Le PQ, parti dépossédé
Québec solidaire honore Yves Michaud après s’être revendiqué de Gérald Godin. Le gouvernement Legault fait de même avec Camille Laurin ; et remet 10 millions $ à la Fondation René-lévesque pour souligner les 100 ans de la naissance du fondateur du Parti Québécois.
Pour le PQ actuel, c’en est trop. Une opération d’« appropriation politique » est en cours, selon lui.
Jeudi dernier, Pascal Bérubé, en chambre, fustigeait Simon Jolinbarrette, leader parlementaire caquiste. Sa faute : avoir empêché les parlementaires de s’exprimer sur une motion honorant Laurin.
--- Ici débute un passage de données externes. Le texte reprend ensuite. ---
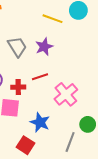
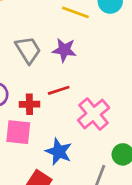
purple star: (44, 47) -> (64, 50), turned 30

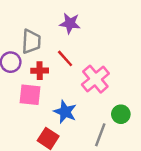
gray trapezoid: (28, 50) -> (31, 42), moved, turned 35
red line: (59, 90) -> (65, 58), turned 66

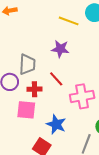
pink cross: (95, 79) -> (82, 96), turned 30

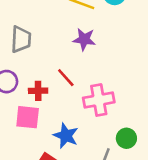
purple star: (60, 49) -> (84, 39), moved
gray trapezoid: (27, 64) -> (21, 39), moved

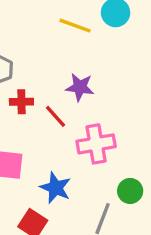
purple star: (84, 39) -> (80, 87), moved
red cross: (38, 91) -> (21, 102), moved

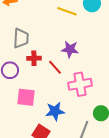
blue star: (56, 188) -> (55, 111), turned -30

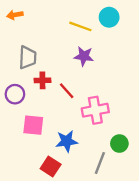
purple star: (70, 49) -> (84, 56), moved

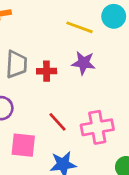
red cross: (42, 80) -> (47, 71), moved
red line: (67, 91) -> (58, 122), moved

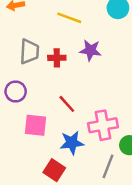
yellow line: (79, 27) -> (69, 18), moved
pink cross: (97, 127) -> (103, 125), moved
Ce faisant, la CAQ aurait « confisqué le droit » à la « famille politique » de Laurin de « lui rendre hommage, ne serait-ce que deux minutes. C’est inacceptable, et ça nous a beaucoup blessés ».
Bérubé pestait, sans notes, contre l’« appropriation politique » dont sa formation politique serait victime : « Sachez qu’à chaque fois que je devrai faire ces rappels, je le ferai, et certains s’en rendront compte à leurs dépens », lança-t-il, balançant entre menace et désespoir.
DÉPECÉ
On peut comprendre la colère du député de Matane, hyperactif ces temps-ci, justement parce qu’il sent la soupe chaude pour son parti qui ne cesse de défoncer les planchers d’appuis dans les sondages.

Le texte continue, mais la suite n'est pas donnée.